In over 50 years of working for holistic development, Tearfund and our local partners have seen time and time again that tackling poverty requires long term, sustainable solutions more than quick fixes. Good development takes time – something that Tearfund staff member Hedda noticed on a recent trip visiting partners in a remote mountainous region of Nepal.
During our four-hour ride from remote mountainous villages back to our partners’ district headquarters in northwestern Nepal, my colleague asked me what had made the biggest impression on me during our field trip. I said time.
The time and logistics that we had experienced just a taste of travelling from Kathmandu to the project region: including a 19-seater plane that landed dramatically on the edge of a mountain (or a 19-hour bus ride if it happened to be too windy or cloudy for this leg); hours of four wheel driving on cliff-edge roads, dodging cows and other livestock along with their accompanying humans; negotiating one-lane roads with another vehicles of equal or greater size.
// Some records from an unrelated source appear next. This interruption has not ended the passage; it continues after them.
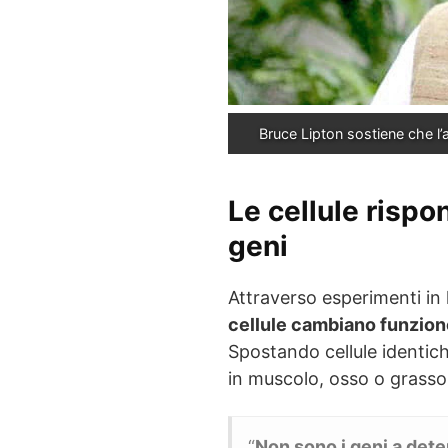
Bruce Lipton sostiene che l’
Le cellule rispo
geni
Attraverso esperimenti in
cellule cambiano funzion
Spostando cellule identich
in muscolo, osso o grasso
“
Non sono i geni a deter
Then there’s the time it takes to walk on foot to the schools and villages where there are not yet roads, however bumpy. The same villages where the average person may spend a days’ time walking to the next village to get their weekly supplies. We saw one young man do just this - we passed him on our way to Bhiyee village in the morning and again in the late afternoon as we left, his donkey packed with goods.
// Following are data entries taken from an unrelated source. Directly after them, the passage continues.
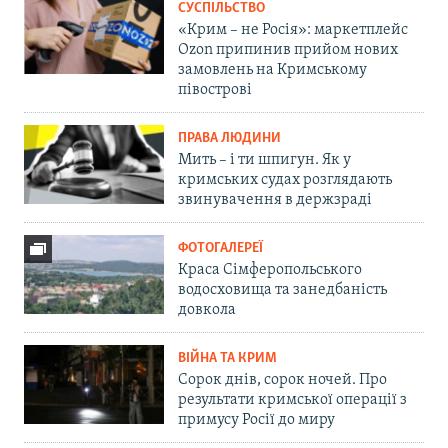
СУСПІЛЬСТВО
«Крим – не Росія»: маркетплейс
Ozon припинив прийом нових
замовлень на Кримському
півострові
ПРАВА ЛЮДИНИ
Мить – і ти шпигун. Як у
кримських судах розглядають
звинувачення в держзраді
ФОТОГАЛЕРЕЇ
Краса Сімферопольського
водосховища та занедбаність
довкола
ВІЙНА ТА КРИМ
Сорок днів, сорок ночей. Про
результати кримської операції з
примусу Росії до миру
We tackled this journey as a one-off, but it gave a glimpse into the time it takes for our partners to get to their “office”. Then there’s the time and investment in building relationships and trust in the community, time to establish networks with local government, or to engage people in disability groups, children’s clubs or other self-help groups. There’s the time it takes to get approval from the authorities to implement projects, to conduct the teacher training, to set up the classrooms so that students can have tables and cushions to sit on and activities to motivate learning.
Community life is also bound in time. Life revolves around the seasons, to plant and sow, to nurture and grow, to harvest and reap. But we also saw first hand how all that hard work can vanish overnight, as we saw the impacts of the landslides that happened in the area six months earlier. Fields scattered with bits of rock everywhere, no longer able to be productive. Houses with giant holes in the walls where the storms had come through. With one weather event, a family might have to start again, plant again, build again, wait again.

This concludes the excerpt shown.